Thermo Elasto-Plastic analysis of functionally graded thick-walled cylindrical shells based on Prandtl-Reuss flow rule

This study deals with thermo-elasto-plastic behaviour of functionally graded thick-walled cylinder that is exposed to internal pressure and temperature gradient. For this purpose, Von-Mises yield criterion and Prandtl-Reuss flow-rule under state of plane strain are utilized. The modulus of elasticity, the thermal conductivity and thermal expansion coefficients are assumed to obey the power function in the radial position according to Erdogan’s model. In this work, the presented approach leads to the definition of new formulation to determine the elastic limit pressure and predict the onset radius of yielding, spread and growth of plastic zone. The governing equilibrium equation of cylindrical shell in axi-symmetrical status is solved in order to determine the distribution of radial, circumferential stresses and radial displacement.

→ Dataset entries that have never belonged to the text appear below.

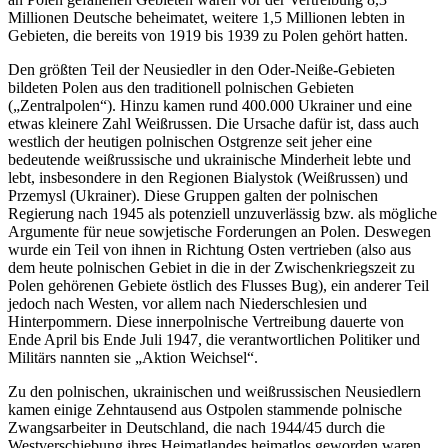
Millionen Deutsche beheimatet, weitere 1,5 Millionen lebten in
Gebieten, die bereits von 1919 bis 1939 zu Polen gehört hatten.
Den größten Teil der Neusiedler in den Oder-Neiße-Gebieten
bildeten Polen aus den traditionell polnischen Gebieten
(
Zentralpolen
). Hinzu kamen rund 400.000 Ukrainer und eine
etwas kleinere Zahl Weißrussen. Die Ursache dafür ist, dass auch
westlich der heutigen polnischen Ostgrenze seit jeher eine
bedeutende weißrussische und ukrainische Minderheit lebte und
lebt, insbesondere in den Regionen Bialystok (Weißrussen) und
Przemysl (Ukrainer). Diese Gruppen galten der polnischen
Regierung nach 1945 als potenziell unzuverlässig bzw. als mögliche
Argumente für neue sowjetische Forderungen an Polen. Deswegen
wurde ein Teil von ihnen in Richtung Osten vertrieben (also aus
dem heute polnischen Gebiet in die in der Zwischenkriegszeit zu
Polen gehörenen Gebiete östlich des Flusses Bug), ein anderer Teil
jedoch nach Westen, vor allem nach Niederschlesien und
Hinterpommern. Diese innerpolnische Vertreibung dauerte von
Ende April bis Ende Juli 1947, die verantwortlichen Politiker und
Militärs nannten sie
Aktion Weichsel
.
Zu den polnischen, ukrainischen und weißrussischen Neusiedlern
kamen einige Zehntausend aus Ostpolen stammende polnische
Zwangsarbeiter in Deutschland, die nach 1944/45 durch die
Westverschiebung ihres Heimatlandes heimatlos geworden waren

Various examples are handled to investigate the effect of FG-power law parameters on the yield pattern and distribution of plastic zone. The distribution of radial displacement, radial and circumferential stresses are expressed as the functions of radial position. The numerical results show that by the appropriate choice of the FG parameters and the specified thermal gradient, the plastic zone can commence simultaneously from inside and outside or intermediate radius.